Avila-Barrientos Luis Pablo, Cofas-Vargas Luis Fernando, Agüero-Chapin Guillermin, Hernández-García Enrique, Ruiz-Carmona Sergio, Valdez-Cruz Norma A, Trujillo-Roldán Mauricio, Weber Joachim, Ruiz-Blanco Yasser B, Barril Xavier, García-Hernández Enrique
Instituto de Química, Universidad Nacional Autónoma de México, Ciudad Universitaria, Ciudad de México 04510, Mexico.
CIMAR/CIIMAR, Centro Interdisciplinar de Investigação Marinha e Ambiental, Universidade do Porto, Terminal de Cruzeiros do Porto de Leixões, Av. General Norton de Matos, s/n, 4450-208 Porto, Portugal.

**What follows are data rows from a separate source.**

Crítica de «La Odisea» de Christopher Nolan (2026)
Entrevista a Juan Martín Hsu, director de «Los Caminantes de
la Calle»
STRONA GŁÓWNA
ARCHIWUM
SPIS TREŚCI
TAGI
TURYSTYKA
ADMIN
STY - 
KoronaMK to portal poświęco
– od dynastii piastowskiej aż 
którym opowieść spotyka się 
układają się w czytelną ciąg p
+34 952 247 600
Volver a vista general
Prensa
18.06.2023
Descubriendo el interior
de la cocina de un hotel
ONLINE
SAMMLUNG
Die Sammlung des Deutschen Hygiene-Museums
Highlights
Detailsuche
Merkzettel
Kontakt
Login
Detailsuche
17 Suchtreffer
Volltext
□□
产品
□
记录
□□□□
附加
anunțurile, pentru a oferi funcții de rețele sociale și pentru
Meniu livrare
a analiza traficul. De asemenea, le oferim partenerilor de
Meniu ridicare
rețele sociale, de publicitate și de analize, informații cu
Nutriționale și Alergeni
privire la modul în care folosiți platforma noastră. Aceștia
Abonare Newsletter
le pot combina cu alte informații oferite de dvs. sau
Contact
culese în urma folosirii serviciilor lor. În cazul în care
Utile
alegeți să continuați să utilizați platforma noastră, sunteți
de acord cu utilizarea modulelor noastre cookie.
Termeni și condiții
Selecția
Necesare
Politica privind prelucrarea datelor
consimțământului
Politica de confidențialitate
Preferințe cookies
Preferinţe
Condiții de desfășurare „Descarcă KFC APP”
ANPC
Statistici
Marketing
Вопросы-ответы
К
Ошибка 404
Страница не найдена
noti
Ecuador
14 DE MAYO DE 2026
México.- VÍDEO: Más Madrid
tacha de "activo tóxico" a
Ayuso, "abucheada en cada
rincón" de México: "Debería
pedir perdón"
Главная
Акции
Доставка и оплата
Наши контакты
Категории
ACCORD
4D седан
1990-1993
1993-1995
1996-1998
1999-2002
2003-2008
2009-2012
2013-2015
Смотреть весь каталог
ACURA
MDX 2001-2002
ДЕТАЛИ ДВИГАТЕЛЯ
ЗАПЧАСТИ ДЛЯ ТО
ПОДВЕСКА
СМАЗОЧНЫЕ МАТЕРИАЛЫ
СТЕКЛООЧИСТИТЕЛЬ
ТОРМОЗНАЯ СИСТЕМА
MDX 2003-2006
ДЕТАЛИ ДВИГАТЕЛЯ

Antibiotics (Basel). 2022 Apr 22;11(5):557. doi: 10.3390/antibiotics11050557.
With the uncontrolled growth of multidrug-resistant bacteria, there is an urgent need to search for new therapeutic targets, to develop drugs with novel modes of bactericidal action. FoF1-ATP synthase plays a crucial role in bacterial bioenergetic processes, and it has emerged as an attractive antimicrobial target, validated by the pharmaceutical approval of an inhibitor to treat multidrug-resistant tuberculosis. In this work, we aimed to design, through two types of in silico strategies, new allosteric inhibitors of the ATP synthase, by targeting the catalytic β subunit, a centerpiece in communication between rotor subunits and catalytic sites, to drive the rotary mechanism. As a model system, we used the F1 sector of Escherichia coli, a bacterium included in the priority list of multidrug-resistant pathogens. Drug-like molecules and an IF1-derived peptide, designed through molecular dynamics simulations and sequence mining approaches, respectively, exhibited in vitro micromolar inhibitor potency against F1. An analysis of bacterial and Mammalia sequences of the key structural helix-turn-turn motif of the C-terminal domain of the β subunit revealed highly and moderately conserved positions that could be exploited for the development of new species-specific allosteric inhibitors. To our knowledge, these inhibitors are the first binders computationally designed against the catalytic subunit of FOF1-ATP synthase.
随着多重耐药菌的不断增长,迫切需要寻找新的治疗靶点,开发具有新型杀菌作用模式的药物。F₀F₁-ATP合酶在细菌生物能量过程中起着关键作用,已成为一个有吸引力的抗菌靶点,一种治疗多重耐药结核病的抑制剂已获药物批准,这证实了该靶点的有效性。在这项工作中,我们旨在通过两种计算机模拟策略,设计ATP合酶的新型变构抑制剂,靶向催化β亚基,它是转子亚基与催化位点之间通讯的核心,以驱动旋转机制。作为模型系统,我们使用了大肠杆菌的F₁部分,大肠杆菌是多重耐药病原体优先名单中的一种细菌。分别通过分子动力学模拟和序列挖掘方法设计的类药物分子和一种源自IF1的肽,对F₁表现出体外微摩尔级别的抑制效力。对β亚基C末端结构域关键结构螺旋-转角-转角基序的细菌和哺乳动物序列分析揭示了高度和中度保守的位置,可用于开发新的物种特异性变构抑制剂。据我们所知,这些抑制剂是首次通过计算机设计针对F₀F₁-ATP合酶催化亚基的结合剂。